American Political Institutions: Fragile or Resilient?
February 13, 2025
7:30 p.m.–9:00 p.m. ET
WEBINAR
Lisa L. Miller, Beau Breslin, and Henry L. Chambers, Jr. discussed the challenges and opportunities in maintaining democratic institutions. They examined the current political landscape in the United States, including foundational principles such as the system of separated powers, checks and balances, and federalism. This event was organized by the Network for Responsible Public Policy.
LISA L. MILLER, a professor in the political science department at Rutgers University, has research interests in crime and punishment, racial inequality, democratic accountability, constitutions, and social policy. She has written three books: The Myth of Mob Rule: Violent Crime and Democratic Politics (OUP, 2016), The Perils of Federalism: Race, Poverty and the Politics of Crime Control (OUP, 2008) and The Politics of Community Crime Prevention (Dartmouth, 2001). Her work has appeared in Law and Society Review, Perspectives on Politics, Journal of Race and Ethnic Politics, Policy Studies Journal, and Annual Review of Law and Social Science, among others. Professor Miller has served as a Visiting Professor and Visiting Fellow at the University of Oxford, and as a Visiting Scholar at Princeton University. Her current book project is titled, The Myth of Checks and Balances and the American Democratic Deficit.
BEAU BRESLIN is the Joseph C. Palamountain Jr. Professor of Political Science at Skidmore College. Skidmore’s Dean of the Faculty from 2011 to 2018, Breslin has called the College in Saratoga Springs, NY his professional home for 25 years. He is the author of numerous articles on topics ranging from constitutional theory to the death penalty to restorative justice. He has also published three books: The Communitarian Constitution (Johns Hopkins University Press, 2004), From Words to Worlds: Exploring Constitutional Functionality (The Johns Hopkins Series in Constitutional Thought, 2009), and his latest, A Constitution for the Living: Imagining How Five Generations of Americans Would Rewrite the Nation’s Fundamental Law (Stanford University Press, 2021). He holds a B.A. in political science from Hobart College and a M.A. and Ph.D. in constitutional thought from the University of Pennsylvania.

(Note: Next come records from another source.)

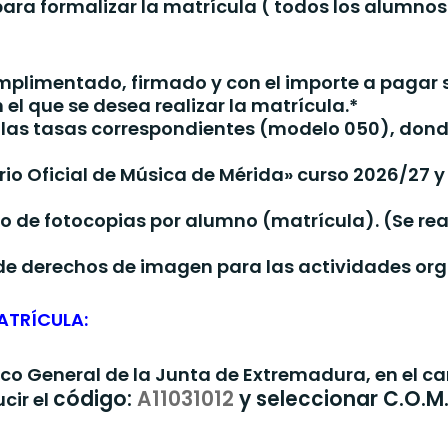
a formalizar la matrícula ( todos los alumnos 
mplimentado, firmado y con el importe a pagar s
el que se desea realizar la matrícula.*
e las tasas correspondientes (modelo 050), dond
io Oficial de Música de Mérida» curso 2026/27 y e
o de fotocopias por alumno (matrícula). (Se rea
de derechos de imagen para las actividades org
ATRÍCULA:
ónico General de la Junta de Extremadura, en el
código:
A11031012
y seleccionar C.O.M
cir el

HENRY L. CHAMBERS, JR., is Professor of Law and Austin E. Owen Research Scholar at the University of Richmond. He teaches and writes in the areas of voting rights, employment discrimination, constitutional law, criminal law, and law and religion. His upcoming essay, “Douglass, Lincoln, and Douglas before Dred Scott: A Few Thoughts on Freedom, Equality, and Affirmative Action,” considers how past visions of equality and inequality continue to arise in today’s affirmative action discussions. Chambers served as Special Assistant Attorney General for redistricting matters for the Commonwealth of Virginia during the post-2010 Census redistricting cycle. Recent appointments include serving as the vice-chair of the Virginia Indigent Defense Commission, as a member of the Virginia Governor’s Commission to Examine Racial and Economic Inequity in the Law, and as an advisor to the Virginia Model Jury Instruction Committee. Chambers has lectured on constitutional law in various venues, including through the We The People program, which provides civic education instruction to school teachers and the public; at James Madison’s Montpelier; and at the Federal Executive Institute in Charlottesville. He is the editor of the pocket pamphlet, American Legacy: The United States Constitution and Other Essential Documents of American Democracy, 2nd Edition (Center for Civic Education 2023).